Available data Block Start

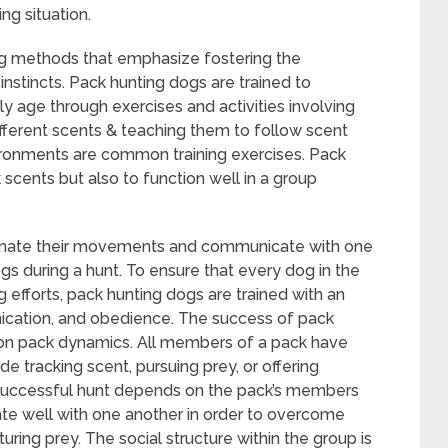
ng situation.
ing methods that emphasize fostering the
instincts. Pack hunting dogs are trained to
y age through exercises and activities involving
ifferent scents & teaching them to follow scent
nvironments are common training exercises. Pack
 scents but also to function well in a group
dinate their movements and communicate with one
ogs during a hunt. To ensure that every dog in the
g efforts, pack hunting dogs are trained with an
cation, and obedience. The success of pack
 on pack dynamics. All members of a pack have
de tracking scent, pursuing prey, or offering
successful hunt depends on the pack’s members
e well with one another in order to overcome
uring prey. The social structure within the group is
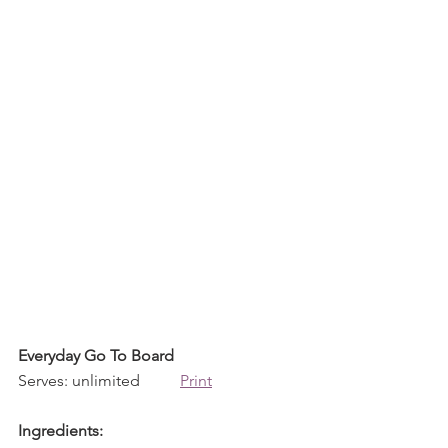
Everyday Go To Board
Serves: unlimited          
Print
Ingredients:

Available data Block End
Available data Block Start

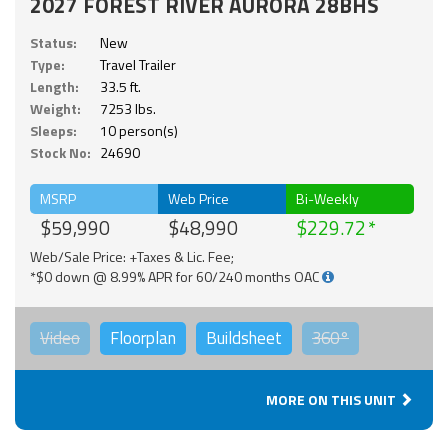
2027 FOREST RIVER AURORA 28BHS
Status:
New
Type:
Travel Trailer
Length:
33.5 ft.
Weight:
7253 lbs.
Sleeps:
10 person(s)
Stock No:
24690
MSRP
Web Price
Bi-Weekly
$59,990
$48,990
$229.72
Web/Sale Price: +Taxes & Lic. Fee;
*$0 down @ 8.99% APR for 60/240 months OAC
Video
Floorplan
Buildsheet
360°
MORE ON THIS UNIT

Available data Block End

Exercise details - Check every line above for the string "group" and copy those that have it.

Your response -
 scents but also to function well in a group
uring prey. The social structure within the group is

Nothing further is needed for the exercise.